- **Task prompt**: Look through the entries below and count the lines with the word "Sohbetleri" in them; give only the number.

- **Source material**:
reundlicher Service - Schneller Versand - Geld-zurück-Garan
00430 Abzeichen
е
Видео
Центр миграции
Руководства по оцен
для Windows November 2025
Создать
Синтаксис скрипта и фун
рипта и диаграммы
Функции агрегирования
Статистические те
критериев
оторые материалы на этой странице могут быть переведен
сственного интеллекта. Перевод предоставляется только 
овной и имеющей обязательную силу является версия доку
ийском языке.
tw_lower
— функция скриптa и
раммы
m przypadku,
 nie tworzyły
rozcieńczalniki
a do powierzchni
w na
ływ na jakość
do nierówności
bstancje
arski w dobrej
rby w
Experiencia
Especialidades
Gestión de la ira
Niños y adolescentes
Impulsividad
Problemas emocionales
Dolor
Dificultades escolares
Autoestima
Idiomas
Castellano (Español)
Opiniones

--

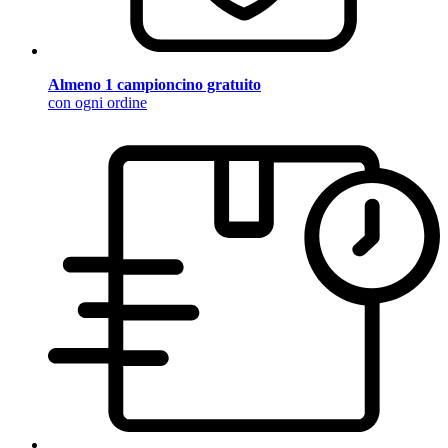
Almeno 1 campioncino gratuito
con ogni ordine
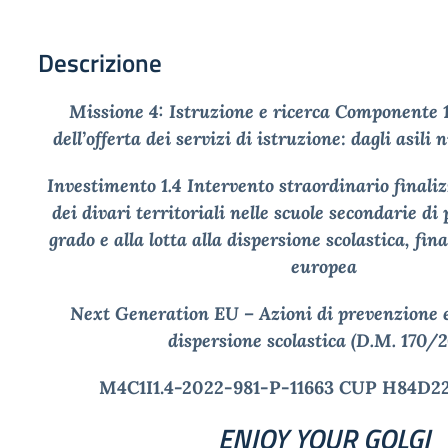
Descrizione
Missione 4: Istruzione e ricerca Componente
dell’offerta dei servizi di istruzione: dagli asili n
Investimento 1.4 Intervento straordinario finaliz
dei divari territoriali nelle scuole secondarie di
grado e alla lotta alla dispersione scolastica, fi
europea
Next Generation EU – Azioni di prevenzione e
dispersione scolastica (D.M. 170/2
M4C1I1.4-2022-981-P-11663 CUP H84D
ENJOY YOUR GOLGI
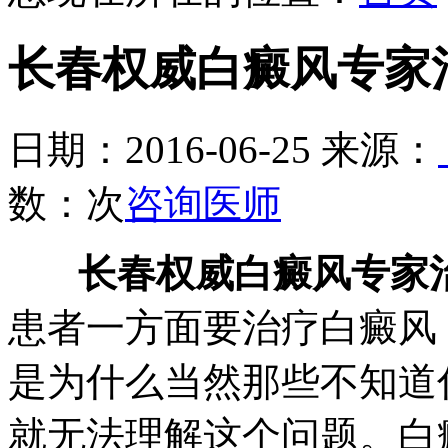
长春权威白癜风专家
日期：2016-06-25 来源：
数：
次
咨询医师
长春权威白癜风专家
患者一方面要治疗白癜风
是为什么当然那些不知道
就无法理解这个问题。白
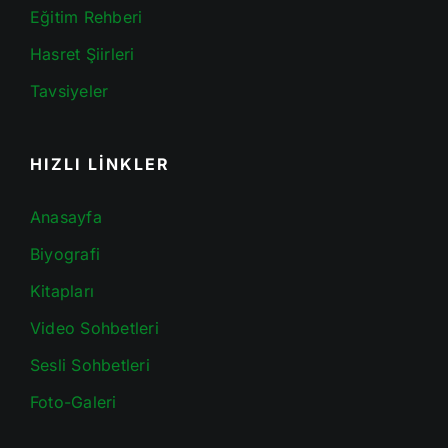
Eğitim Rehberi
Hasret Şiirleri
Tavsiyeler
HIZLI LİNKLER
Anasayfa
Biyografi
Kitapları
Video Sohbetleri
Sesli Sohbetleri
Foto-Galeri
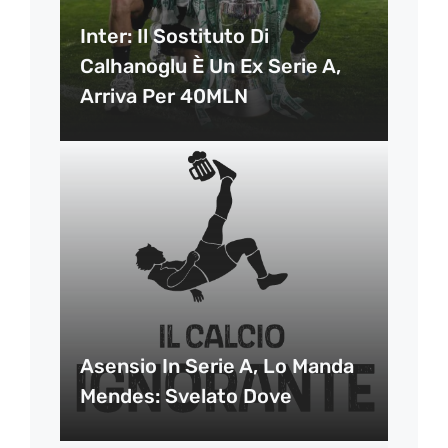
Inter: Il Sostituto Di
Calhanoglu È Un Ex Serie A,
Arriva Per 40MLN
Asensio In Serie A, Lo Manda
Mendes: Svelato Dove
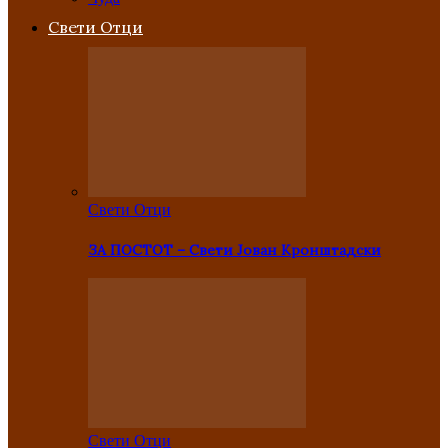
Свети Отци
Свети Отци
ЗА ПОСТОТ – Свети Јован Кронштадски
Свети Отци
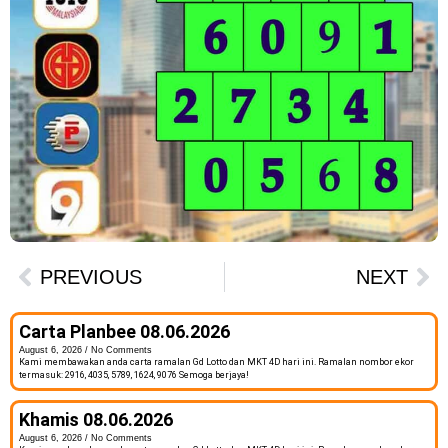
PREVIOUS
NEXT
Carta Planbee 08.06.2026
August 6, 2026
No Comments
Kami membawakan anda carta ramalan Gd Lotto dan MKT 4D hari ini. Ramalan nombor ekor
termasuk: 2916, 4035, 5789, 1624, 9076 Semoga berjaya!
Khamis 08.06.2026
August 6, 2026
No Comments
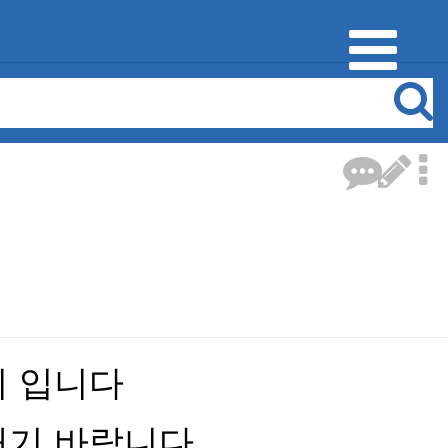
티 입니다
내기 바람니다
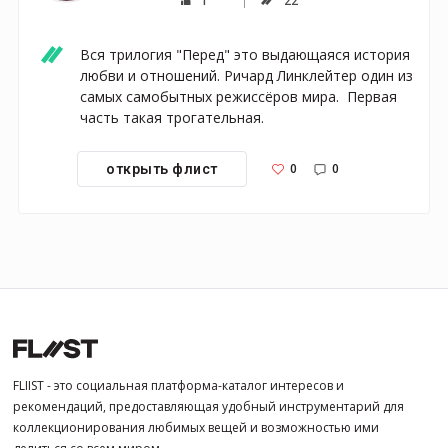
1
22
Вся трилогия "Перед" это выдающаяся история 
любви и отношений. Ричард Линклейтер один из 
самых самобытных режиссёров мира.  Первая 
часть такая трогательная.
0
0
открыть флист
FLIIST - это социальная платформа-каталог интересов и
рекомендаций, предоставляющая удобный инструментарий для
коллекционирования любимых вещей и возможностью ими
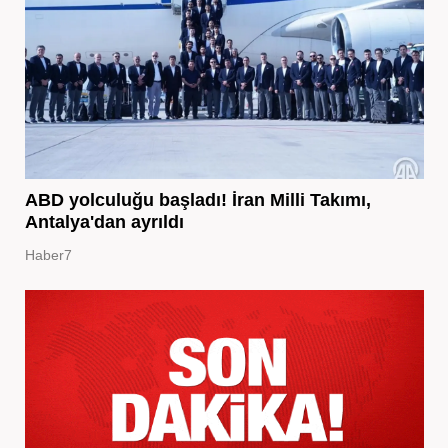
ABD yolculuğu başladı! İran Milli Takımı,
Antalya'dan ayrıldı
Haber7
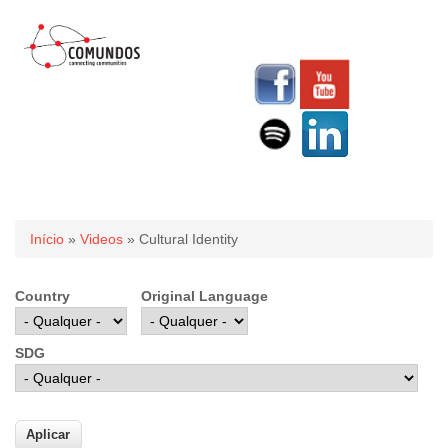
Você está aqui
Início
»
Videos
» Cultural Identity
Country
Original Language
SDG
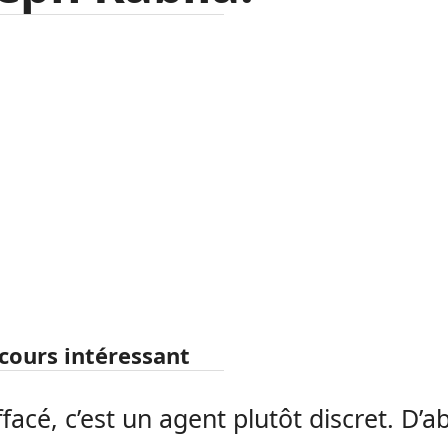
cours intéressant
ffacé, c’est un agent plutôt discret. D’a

- **Response area**: 2